I had an idea awhile back about treating large files as insanely large hex integ...

gpcz · on Nov 23, 2013

Let's try your algorithm with the number 25 (11001 in binary).

One formulation is 2(11)+3. The primes up to 25 are 2,3,5,7,11,13,17,19,23, so we'll use the index 4 to represent the prime number 11.

To lay this out, we need to represent three numbers: 2, 4, and 3. Without the inevitable markings you'd need to delineate when numbers started and stopped, the bit string would look like 10 100 11.

Using 11 as the prime, your compression would require laying out 1010011 to represent 11001, which means it's actually anti-compression.

DoggettCK · on Nov 23, 2013

Like I said, probably full of shit, but I think of odd stuff in the shower.

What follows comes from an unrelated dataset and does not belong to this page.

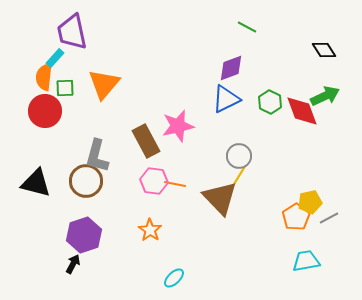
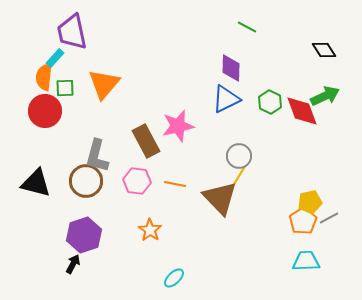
purple diamond: rotated 68 degrees counterclockwise
pink hexagon: moved 17 px left
orange pentagon: moved 7 px right, 4 px down
cyan trapezoid: rotated 8 degrees clockwise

With really, really huge (like the aforementioned 7GB) numbers, you might see something better, sort of how there's a point with most compression methods that the header is bigger than the data being compressed.

Kinda doubting it now, though.

gpcz · on Nov 23, 2013

I wrote a little Python program that lets you try it with an arbitrary integer. It assumes that for instances where you have to lay out a zero that you need one bit (for 0).

This times out quickly if you use too big of a number, but you can play around with integers here: http://codepad.org/4mnHI9E3

Based on what I see, it compresses poorly at the beginning and then reaches parity. At 1,000,000 (tested on my machine, not Codepad since it times out), you get one bit of profit, but 1,000,005 is at parity, suggesting that it's not very stable.

Also, this is assuming that the decompressor can make sense of the absolute smallest representation you could lay out these numbers with, which is basically not going to happen. That additional padding would destroy any potential savings you got.

DoggettCK · on Nov 23, 2013

I think what made me think of it in the first place was the representation of the largest known primes (http://primes.utm.edu/largest.html#biggest)

The current largest prime is (2^57885161)-1, which is 17,425,170 digits, yet can be represented with much less, obviously.

Maybe adding exponents would help. aX^n + b, perhaps?

kazagistar · on Nov 23, 2013

(this is the point where I hope hope HOPE everyone in this thread is joking)

DoggettCK · on Nov 23, 2013

Well, I did represent that record prime number, which would take 7,235,646 bytes to write to disk, in 14 bytes, so it's either joking or sorcery.

davvid · on Nov 23, 2013

25 is a small number. Would it make a difference with (much) larger ones?